Dominick V. “Nick” Rosato died peacefully Monday morning at his home in Chatham, MA, with his beloved wife of 60 years Virginia and his beloved daughter Ginny at his side. Nick Rosato has served the plastics industry for 60 years as an industry-wide technical writer, engineer, and innovator.

Beginning as a young Army Air Force, mechanical engineer at the government’s World War II Wright Air Development Center plastics lab, Nick has had a rewarding career (1) in plastics R&D during WWII, the start of the Cold War, and the early Space Age of the 1940s and 1950s, (2) in international sales and marketing, and as a major trade journal editor and spokesman when the industry hit full stride in the Plastics Age of the 1960s, and (3) as a major global plastics seminar business founder in the 1970s and 1980s.

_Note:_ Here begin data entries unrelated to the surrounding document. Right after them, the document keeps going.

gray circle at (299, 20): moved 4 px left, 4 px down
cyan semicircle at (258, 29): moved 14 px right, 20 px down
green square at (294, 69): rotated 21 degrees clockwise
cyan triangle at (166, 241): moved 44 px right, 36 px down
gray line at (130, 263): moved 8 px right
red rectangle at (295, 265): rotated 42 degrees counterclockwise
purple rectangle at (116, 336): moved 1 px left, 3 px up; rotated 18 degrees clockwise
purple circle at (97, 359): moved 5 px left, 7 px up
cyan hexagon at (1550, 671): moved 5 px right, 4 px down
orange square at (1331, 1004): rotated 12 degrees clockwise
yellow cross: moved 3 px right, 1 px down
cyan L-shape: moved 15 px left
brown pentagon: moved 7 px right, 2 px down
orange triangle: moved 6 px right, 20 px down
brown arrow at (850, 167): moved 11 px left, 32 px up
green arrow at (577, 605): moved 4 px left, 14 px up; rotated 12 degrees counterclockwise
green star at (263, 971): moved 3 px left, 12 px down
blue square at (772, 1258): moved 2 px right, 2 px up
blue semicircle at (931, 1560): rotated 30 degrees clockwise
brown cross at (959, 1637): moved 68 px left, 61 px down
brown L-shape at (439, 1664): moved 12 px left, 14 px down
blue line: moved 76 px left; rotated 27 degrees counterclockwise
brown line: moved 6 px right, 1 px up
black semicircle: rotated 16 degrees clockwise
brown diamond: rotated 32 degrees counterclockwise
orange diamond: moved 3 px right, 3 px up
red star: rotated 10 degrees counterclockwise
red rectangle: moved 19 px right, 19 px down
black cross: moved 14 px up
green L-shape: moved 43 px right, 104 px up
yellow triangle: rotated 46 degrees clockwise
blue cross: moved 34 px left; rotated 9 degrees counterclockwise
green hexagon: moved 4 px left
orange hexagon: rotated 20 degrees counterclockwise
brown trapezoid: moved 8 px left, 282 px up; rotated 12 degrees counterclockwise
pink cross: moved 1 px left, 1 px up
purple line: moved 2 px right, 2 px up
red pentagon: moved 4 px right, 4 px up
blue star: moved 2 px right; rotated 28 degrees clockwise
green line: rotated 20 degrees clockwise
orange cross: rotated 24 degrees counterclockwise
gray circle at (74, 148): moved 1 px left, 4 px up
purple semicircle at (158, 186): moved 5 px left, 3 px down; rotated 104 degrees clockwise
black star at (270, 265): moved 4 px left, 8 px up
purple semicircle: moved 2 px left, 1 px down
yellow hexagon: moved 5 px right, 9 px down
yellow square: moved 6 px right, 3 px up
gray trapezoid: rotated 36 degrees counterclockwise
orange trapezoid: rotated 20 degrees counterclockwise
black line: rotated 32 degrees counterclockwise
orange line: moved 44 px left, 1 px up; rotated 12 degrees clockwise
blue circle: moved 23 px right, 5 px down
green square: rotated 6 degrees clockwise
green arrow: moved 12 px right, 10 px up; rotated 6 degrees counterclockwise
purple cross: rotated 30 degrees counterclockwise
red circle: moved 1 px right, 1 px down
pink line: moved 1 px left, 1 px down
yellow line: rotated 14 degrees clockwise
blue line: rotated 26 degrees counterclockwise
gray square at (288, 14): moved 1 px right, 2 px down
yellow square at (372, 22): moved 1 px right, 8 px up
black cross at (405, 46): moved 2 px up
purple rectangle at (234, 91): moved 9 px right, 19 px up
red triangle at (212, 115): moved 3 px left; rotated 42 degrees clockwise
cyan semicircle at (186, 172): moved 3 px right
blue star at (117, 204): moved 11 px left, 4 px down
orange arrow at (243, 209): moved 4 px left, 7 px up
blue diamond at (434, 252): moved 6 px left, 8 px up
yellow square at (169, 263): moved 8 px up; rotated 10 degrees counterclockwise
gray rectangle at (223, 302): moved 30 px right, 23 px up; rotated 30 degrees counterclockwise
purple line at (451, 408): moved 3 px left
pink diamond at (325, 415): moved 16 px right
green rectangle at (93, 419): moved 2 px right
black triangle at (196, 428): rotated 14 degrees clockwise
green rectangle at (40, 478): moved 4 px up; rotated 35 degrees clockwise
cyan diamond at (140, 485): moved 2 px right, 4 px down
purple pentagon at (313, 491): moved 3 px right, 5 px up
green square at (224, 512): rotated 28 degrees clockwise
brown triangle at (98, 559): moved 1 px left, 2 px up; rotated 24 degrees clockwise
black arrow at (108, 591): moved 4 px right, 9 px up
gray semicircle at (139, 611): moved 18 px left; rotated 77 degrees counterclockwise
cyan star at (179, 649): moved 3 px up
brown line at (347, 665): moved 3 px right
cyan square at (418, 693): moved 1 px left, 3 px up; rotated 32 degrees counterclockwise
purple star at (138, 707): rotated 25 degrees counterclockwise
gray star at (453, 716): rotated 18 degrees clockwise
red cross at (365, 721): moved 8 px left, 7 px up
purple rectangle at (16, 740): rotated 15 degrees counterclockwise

He has remained a very active writer and consultant over his entire career to the present. Nick is very likely the most published applied plastics engineer in history. A plastics engineer’s plastic engineer, he has been previously honored by the Society of Plastics Engineers in the historical first group of six Fellows in 1984, and in 2003 by induction into the Plastics Hall of Fame as an “Educational Leader… who leaves a great legacy to the plastics industry both in writing and teaching…” Over his career he has been an active participant, motivating force, and officer/board member of many plastic industry and related industry societies, with quite diversified public recognition for a plastics engineer, particularly from other industrial segments .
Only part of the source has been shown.